Na hora de realizar uma obra ou de reformar um imóvel, além de pensar em projetos e no que será feito, é necessário se preocupar com o destino final dos materiais que não serão usados ou que serão descartados. Ao término de uma construção, é certo que a quantidade desses materiais na obra será grande, por mais cuidados que se tenha para evitar o desperdício. Em termos técnicos, o nome dado à essas sobras é Resíduos Sólidos da Construção Civil (RSCC). Muitos desses resíduos da construção civil são recicláveis e as construtoras têm apostado não só no descarte correto, mas na reutilização dos materiais.

Tipos de resíduos

De modo geral, são RSCC os seguintes materiais:
– Resíduos de construções, demolições, reformas e reparos de pavimentação e infraestrutura, como, por exemplo, solos provenientes de terraplanagem;
– Resíduos de construção, de demolição, de reformas e de reparos de edificação, como os tijolos, blocos, telhas e placas de revestimento, além de argamassa e concreto;
– Resíduos de fabricação ou demolição de peças pré-moldadas em concreto, como blocos, tijolos, meios-fios, estruturas ou produzidas nos canteiros das obras.
As obras residenciais ou comerciais que utilizam processos construtivos convencionais, ou seja, estrutura de concreto armado associada a vedações em alvenaria com blocos de concreto ou cerâmicos, geram entre 0,10 e 0,15 m³ de Resíduos da Construção Civil – RCC /m² de área construída. De acordo com o mestre em Tecnologia Ambiental, Elcio Careli, diretor da empresa Obra Limpa, 50% desse volume se referem à alvenaria, concreto, argamassas e cerâmicos; 30% à madeira; 10% ao gesso; 7% ao papel, plástico e metais; e 3% são constituídos de resíduos perigosos e outros resíduos não recicláveis, inclusive rejeitos.
Para cada tipo de resíduo há uma destinação correta, seja reutilização ou reciclagem e é preciso ter cuidados bastantes específicos para cada um.

Alvenaria, concreto, argamassas

Os resíduos brutos podem ser reutilizados em obra para novos aterros, de forma simplificada, reconhecendo condições necessárias de compactação e estabilidade do terreno.
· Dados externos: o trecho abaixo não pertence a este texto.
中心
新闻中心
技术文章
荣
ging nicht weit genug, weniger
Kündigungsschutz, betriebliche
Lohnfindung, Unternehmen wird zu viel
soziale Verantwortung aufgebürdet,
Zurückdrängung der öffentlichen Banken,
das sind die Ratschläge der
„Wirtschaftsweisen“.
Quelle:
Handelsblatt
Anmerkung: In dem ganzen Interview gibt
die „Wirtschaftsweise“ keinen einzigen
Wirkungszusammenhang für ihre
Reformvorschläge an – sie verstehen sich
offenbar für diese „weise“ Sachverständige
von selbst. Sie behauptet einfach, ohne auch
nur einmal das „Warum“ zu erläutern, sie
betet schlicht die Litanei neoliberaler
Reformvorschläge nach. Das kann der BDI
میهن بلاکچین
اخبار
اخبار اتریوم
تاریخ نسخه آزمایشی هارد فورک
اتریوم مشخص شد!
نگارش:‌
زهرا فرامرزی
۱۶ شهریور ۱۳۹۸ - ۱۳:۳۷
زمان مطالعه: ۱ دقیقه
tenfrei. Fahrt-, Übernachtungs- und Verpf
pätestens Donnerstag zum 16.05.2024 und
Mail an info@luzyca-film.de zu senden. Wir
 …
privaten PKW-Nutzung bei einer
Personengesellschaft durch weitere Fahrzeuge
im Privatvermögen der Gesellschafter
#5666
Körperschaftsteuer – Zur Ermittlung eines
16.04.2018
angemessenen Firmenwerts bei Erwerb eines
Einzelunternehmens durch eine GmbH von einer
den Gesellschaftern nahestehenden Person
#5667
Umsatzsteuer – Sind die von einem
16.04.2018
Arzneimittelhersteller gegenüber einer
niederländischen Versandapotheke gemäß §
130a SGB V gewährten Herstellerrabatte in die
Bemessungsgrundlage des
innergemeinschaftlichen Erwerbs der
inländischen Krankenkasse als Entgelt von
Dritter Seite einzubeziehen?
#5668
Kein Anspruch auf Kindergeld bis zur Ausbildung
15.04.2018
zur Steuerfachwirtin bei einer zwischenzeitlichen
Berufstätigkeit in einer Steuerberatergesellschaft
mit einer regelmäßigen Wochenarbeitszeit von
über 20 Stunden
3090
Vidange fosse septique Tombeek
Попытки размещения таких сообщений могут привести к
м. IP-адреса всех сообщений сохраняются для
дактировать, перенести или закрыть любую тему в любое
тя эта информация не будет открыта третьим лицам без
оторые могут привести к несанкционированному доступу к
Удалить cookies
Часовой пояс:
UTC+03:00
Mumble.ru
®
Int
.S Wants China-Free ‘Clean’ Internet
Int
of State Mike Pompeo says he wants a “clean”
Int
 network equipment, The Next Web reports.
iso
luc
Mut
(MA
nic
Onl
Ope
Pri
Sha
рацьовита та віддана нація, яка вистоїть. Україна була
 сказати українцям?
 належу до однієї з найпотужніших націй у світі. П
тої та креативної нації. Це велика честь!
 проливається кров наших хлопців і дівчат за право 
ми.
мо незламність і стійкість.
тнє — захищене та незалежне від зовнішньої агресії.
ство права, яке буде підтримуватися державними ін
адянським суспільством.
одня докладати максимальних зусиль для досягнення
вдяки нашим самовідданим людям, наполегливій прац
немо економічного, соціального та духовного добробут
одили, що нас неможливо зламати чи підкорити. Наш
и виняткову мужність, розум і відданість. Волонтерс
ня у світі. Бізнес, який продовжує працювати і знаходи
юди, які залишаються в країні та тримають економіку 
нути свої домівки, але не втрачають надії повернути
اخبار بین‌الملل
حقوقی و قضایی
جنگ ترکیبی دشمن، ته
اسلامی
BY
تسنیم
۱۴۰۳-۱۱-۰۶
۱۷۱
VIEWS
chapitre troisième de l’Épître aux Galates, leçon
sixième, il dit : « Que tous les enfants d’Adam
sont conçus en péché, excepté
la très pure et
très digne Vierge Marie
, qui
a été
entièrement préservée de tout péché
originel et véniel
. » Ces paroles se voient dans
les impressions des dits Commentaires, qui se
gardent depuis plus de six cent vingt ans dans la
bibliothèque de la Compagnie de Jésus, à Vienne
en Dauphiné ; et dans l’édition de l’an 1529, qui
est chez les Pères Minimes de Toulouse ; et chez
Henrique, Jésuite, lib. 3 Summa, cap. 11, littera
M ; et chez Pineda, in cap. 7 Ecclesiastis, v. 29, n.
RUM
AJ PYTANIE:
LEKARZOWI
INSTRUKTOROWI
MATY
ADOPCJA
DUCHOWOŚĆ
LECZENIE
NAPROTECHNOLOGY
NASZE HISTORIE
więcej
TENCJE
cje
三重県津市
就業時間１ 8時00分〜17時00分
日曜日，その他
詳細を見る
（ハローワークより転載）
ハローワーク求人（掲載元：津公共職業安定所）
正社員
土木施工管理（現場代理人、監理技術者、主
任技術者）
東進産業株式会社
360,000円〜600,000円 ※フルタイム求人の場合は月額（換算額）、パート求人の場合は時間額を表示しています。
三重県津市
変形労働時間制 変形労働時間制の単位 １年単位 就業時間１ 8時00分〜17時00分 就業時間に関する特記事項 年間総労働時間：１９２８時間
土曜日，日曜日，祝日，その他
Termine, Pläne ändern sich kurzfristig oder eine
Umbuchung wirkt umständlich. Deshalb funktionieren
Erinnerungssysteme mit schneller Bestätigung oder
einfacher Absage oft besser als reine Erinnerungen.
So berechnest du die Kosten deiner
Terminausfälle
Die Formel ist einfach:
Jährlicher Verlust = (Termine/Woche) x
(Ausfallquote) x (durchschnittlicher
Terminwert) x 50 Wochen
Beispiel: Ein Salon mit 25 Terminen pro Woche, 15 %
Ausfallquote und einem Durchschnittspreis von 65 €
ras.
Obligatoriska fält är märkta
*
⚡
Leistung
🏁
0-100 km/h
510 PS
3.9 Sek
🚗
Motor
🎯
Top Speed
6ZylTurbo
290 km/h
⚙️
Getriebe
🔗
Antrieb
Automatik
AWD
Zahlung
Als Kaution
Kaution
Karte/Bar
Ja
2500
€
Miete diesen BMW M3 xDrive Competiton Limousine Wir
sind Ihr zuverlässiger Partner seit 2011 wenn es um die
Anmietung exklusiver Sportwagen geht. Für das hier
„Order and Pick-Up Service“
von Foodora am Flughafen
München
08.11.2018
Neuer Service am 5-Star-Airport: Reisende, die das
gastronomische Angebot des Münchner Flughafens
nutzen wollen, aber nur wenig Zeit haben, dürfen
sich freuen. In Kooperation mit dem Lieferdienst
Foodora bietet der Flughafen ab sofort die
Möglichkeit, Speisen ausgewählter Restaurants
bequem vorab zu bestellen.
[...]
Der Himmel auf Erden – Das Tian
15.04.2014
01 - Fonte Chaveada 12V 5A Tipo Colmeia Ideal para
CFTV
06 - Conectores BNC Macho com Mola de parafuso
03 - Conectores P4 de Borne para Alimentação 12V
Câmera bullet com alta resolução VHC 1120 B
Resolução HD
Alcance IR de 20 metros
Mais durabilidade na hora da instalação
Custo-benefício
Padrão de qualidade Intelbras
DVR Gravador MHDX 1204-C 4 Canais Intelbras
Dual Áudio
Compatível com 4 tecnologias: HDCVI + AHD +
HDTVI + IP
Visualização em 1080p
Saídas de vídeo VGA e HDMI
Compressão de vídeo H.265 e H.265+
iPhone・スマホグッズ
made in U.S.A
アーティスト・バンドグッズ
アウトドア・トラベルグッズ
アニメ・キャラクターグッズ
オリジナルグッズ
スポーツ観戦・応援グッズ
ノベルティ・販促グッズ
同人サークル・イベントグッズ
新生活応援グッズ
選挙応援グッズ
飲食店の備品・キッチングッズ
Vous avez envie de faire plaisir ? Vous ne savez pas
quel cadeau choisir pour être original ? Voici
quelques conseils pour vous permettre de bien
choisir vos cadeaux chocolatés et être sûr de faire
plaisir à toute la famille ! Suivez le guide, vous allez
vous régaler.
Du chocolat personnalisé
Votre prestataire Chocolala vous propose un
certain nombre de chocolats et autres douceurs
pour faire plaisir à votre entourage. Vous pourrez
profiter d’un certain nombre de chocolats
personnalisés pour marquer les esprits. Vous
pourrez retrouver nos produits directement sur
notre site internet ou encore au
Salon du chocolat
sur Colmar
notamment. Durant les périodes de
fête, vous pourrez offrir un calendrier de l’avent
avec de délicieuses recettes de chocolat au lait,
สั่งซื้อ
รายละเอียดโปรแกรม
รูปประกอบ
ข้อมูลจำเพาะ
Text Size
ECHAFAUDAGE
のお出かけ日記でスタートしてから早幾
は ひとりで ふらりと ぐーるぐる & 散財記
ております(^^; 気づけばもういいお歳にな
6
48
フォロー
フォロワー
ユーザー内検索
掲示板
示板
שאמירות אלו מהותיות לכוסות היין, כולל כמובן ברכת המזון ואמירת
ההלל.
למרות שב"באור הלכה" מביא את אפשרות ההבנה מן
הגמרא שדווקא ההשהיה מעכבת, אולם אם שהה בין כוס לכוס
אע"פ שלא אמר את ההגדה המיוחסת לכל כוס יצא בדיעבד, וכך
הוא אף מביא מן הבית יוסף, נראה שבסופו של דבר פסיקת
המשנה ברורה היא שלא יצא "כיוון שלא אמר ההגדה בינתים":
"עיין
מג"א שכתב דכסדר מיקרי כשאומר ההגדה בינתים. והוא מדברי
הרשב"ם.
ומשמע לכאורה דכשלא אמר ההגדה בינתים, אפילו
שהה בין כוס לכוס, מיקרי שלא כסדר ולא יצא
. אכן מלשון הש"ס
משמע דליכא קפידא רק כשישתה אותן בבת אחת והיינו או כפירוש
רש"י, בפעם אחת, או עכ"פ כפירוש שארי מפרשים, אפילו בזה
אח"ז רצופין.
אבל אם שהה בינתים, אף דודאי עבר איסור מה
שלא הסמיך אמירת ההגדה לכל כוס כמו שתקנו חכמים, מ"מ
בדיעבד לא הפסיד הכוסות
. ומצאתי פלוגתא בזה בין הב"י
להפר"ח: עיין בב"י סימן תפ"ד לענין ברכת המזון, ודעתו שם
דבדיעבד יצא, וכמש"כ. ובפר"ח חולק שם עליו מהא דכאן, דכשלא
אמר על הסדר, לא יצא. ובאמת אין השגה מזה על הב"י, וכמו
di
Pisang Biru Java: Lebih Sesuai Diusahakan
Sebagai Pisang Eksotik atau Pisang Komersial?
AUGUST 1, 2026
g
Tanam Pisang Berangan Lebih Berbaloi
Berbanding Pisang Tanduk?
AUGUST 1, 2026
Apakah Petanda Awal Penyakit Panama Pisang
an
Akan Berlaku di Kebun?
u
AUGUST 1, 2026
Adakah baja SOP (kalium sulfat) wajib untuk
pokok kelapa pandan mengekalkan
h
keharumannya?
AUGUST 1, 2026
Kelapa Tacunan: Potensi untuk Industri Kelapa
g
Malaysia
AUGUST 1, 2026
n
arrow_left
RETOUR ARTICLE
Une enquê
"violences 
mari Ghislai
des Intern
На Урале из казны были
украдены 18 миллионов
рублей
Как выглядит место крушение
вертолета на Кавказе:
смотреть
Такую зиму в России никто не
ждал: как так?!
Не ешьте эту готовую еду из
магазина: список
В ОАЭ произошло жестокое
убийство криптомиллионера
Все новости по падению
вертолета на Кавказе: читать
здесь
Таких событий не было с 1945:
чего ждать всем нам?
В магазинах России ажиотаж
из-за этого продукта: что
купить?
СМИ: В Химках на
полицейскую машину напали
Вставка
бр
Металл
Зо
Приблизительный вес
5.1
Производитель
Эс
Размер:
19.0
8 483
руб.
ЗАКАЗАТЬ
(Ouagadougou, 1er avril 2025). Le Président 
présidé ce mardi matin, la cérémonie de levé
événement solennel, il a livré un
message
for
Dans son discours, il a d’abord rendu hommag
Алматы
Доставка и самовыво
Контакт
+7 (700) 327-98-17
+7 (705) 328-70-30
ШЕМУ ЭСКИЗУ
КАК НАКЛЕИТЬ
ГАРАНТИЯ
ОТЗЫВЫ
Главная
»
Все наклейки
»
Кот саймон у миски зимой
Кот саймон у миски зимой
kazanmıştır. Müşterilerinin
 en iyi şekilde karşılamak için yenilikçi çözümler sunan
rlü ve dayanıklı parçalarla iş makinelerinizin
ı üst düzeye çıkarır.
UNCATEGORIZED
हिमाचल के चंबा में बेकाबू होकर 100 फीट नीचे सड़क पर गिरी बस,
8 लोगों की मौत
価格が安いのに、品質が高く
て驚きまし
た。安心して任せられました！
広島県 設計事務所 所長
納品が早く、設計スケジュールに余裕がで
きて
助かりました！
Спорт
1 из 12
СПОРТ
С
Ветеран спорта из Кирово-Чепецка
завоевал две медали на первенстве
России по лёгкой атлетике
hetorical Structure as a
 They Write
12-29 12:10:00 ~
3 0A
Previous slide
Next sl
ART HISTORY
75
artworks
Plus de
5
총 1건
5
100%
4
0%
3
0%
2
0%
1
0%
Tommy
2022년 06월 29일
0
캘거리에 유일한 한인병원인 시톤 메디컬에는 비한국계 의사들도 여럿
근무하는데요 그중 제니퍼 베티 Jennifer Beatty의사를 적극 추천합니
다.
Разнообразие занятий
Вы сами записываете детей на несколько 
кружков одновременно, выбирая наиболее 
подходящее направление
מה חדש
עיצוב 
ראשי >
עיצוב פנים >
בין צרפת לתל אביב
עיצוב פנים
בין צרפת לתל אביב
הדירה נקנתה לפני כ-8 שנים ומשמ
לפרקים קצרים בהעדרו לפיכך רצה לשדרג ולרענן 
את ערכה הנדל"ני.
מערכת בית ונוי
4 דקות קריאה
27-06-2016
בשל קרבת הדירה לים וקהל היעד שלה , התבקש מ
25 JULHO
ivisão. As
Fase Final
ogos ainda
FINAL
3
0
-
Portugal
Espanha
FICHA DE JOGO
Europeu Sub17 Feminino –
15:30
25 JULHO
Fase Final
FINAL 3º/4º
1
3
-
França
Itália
Também é possível reutilizar as aparas de blocos para preencher vãos na execução de vedações em alvenaria. Ou britar resíduos para homogeneização (produção dos agregados reciclados) empregados para enchimentos, estabilização de terrenos, sub-base e base de pavimentos, contra pisos, drenagens, produção de argamassas, concretos não estruturais, entre outros usos. As possibilidades poderão estar relacionadas a processamento dos resíduos em canteiro ou em unidades de reciclagem externas.
Produção de agregados e fabricação de blocos de vedação em canteiro, utilizando resíduos de demolição (concreto). Os cuidados, neste caso, estão na identificação do perfil de geração dos resíduos para definir processos de reutilização ou reciclagem, respeitando também os potenciais consumos locais dos materiais reutilizáveis e, mais especificamente, dos agregados reciclados. É importante considerar a tecnologia mais adequada para atender o mercado demandante e as especificações definidas por normas técnicas aplicáveis. Recomenda-se, portanto, reconhecer oportunidades, tanto no canteiro quanto na cidade.